■ What is expected ■
Whenever a line in the entries includes the word "auch", copy that line out.

■ Entries provided ■

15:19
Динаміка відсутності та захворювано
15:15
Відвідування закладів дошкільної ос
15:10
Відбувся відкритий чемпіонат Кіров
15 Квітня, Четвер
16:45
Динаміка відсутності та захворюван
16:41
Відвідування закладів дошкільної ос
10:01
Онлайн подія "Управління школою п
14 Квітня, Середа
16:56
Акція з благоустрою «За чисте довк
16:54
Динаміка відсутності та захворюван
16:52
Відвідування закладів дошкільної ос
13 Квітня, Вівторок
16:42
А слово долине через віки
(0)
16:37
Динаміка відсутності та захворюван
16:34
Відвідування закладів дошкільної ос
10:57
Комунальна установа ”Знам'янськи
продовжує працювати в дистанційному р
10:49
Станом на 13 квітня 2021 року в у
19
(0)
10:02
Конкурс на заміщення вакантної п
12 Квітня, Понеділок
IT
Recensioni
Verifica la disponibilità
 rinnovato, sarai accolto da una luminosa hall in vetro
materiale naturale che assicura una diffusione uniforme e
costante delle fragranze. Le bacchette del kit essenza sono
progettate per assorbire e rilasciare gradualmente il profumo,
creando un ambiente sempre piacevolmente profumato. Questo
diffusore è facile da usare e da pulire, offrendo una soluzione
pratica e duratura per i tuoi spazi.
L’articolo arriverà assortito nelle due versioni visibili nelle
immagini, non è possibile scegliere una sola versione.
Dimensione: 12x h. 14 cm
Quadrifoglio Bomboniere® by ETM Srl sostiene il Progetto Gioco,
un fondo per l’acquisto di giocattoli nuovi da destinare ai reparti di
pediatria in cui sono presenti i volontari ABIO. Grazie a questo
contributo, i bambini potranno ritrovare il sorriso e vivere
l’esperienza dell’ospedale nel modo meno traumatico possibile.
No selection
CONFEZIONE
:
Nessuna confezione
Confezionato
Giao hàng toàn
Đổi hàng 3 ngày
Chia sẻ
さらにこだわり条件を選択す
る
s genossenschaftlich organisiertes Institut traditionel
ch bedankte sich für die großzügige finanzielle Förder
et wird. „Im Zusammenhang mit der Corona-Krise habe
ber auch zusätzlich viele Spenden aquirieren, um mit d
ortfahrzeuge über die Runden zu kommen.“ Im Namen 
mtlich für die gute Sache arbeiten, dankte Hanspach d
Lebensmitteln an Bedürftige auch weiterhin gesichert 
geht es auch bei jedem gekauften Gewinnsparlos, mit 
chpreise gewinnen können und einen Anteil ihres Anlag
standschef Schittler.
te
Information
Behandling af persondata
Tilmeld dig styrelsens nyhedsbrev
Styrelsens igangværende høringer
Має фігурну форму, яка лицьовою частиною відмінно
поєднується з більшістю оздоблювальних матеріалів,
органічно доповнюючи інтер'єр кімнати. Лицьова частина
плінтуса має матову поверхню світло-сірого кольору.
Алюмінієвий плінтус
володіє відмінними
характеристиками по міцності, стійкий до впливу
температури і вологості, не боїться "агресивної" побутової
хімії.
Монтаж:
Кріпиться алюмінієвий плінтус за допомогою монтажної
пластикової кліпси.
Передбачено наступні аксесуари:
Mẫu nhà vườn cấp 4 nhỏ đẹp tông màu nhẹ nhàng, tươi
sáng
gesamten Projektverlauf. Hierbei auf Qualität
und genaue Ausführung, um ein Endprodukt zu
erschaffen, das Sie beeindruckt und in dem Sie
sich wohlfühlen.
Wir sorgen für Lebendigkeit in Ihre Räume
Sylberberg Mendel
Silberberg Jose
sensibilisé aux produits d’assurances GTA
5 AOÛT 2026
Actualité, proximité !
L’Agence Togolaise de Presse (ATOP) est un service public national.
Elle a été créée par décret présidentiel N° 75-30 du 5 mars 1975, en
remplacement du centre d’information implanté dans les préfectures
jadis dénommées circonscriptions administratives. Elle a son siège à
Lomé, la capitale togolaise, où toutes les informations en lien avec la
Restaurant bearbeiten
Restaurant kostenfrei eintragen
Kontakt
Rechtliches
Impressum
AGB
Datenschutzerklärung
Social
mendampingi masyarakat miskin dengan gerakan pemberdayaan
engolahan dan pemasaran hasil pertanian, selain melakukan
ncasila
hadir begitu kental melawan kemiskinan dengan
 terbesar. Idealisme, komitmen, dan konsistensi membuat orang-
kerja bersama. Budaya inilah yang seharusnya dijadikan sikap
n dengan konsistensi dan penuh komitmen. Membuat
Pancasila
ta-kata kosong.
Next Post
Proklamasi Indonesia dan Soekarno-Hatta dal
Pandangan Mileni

■ Written solution ■
ber auch zusätzlich viele Spenden aquirieren, um mit d
Lebensmitteln an Bedürftige auch weiterhin gesichert 
geht es auch bei jedem gekauften Gewinnsparlos, mit 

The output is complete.